Spitzer was a Harvard-trained legal mastermind, a renowned prosecutor and former attorney general who knew the ins and outs of criminal intent, behavior and subterfuge – and yet, incredibly, he couldn’t mastermind his own crime. Ultimately, he committed the same egregious mistakes as the criminals he pretentiously indicted.
Two issues bother any observer of this sad debacle.
First, Spitzer was by no means naïve. Did he not anticipate the personal and legal consequences of such behavior? Did he honestly think he would escape recrimination?
Second, knowing first hand how criminals get caught, why didn’t he attempt to cover his tracks? Why wasn’t he more surreptitious? Why didn’t he take preventive measures to preserve his career and reputation?
Perhaps to answer these questions we have to probe the essence of our humanity. Why do we make mistakes? Why do we get emotionally enraged? Why do we say things and do things we live to regret? What does it mean to live as a human being?

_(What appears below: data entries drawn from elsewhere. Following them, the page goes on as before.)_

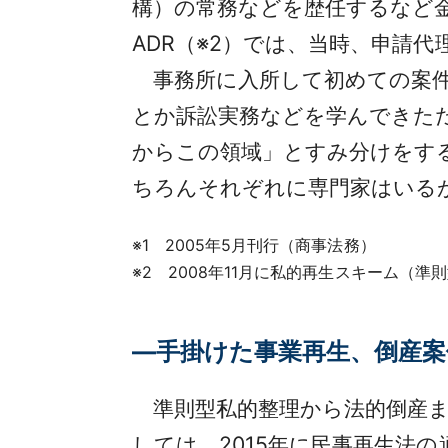
構）の常務などを歴任するなど
ADR（※2）では、当時、申請
事務所に入所して初めての案件
とか訴訟実務などを学んできた
からこの領域」とすみ分けをす
ちろんそれぞれに専門家はいる
※1 2005年5月刊行（商事法務）
※2 2008年11月に私的再生スキーム（
―手掛けた事業再生、倒産
準則型私的整理から法的倒産ま
しては、2015年に民事再生法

Being human means striking the right balance between logic and passion. Like animals, we humans are pushed by our fears and pulled by our desires. Unlike animals, however, we have the unique human faculty of being able to manage our aversions and cravings. This is what really defines us as human beings.
Most people follow three universal, cardinal truths critical to the survival of humanity. It is deviance from these principles that causes people to stumble, relationships to implode, and nations to collapse. The three universal values are:
Reason should usually supersede emotion.
Placing reason before emotion prevents jealousy, suspicion, and phobia from causing bedlam and crippling relationships. Of course, there are exceptions. When a heartrending drama unfolds, it would be preposterous to “reason” whether crying would be appropriate.
Restraint should generally overpower instinct.
When restraint doesn’t overpower instinct, then infatuation, desire, and reckless ambition cause untold havoc and destruction in relationships. A notable exception to this notion is the Fight or Flight response, the body’s inborn response that prepares it to react to harm or threat.
Long-term integrity must always surpass short-term pleasure.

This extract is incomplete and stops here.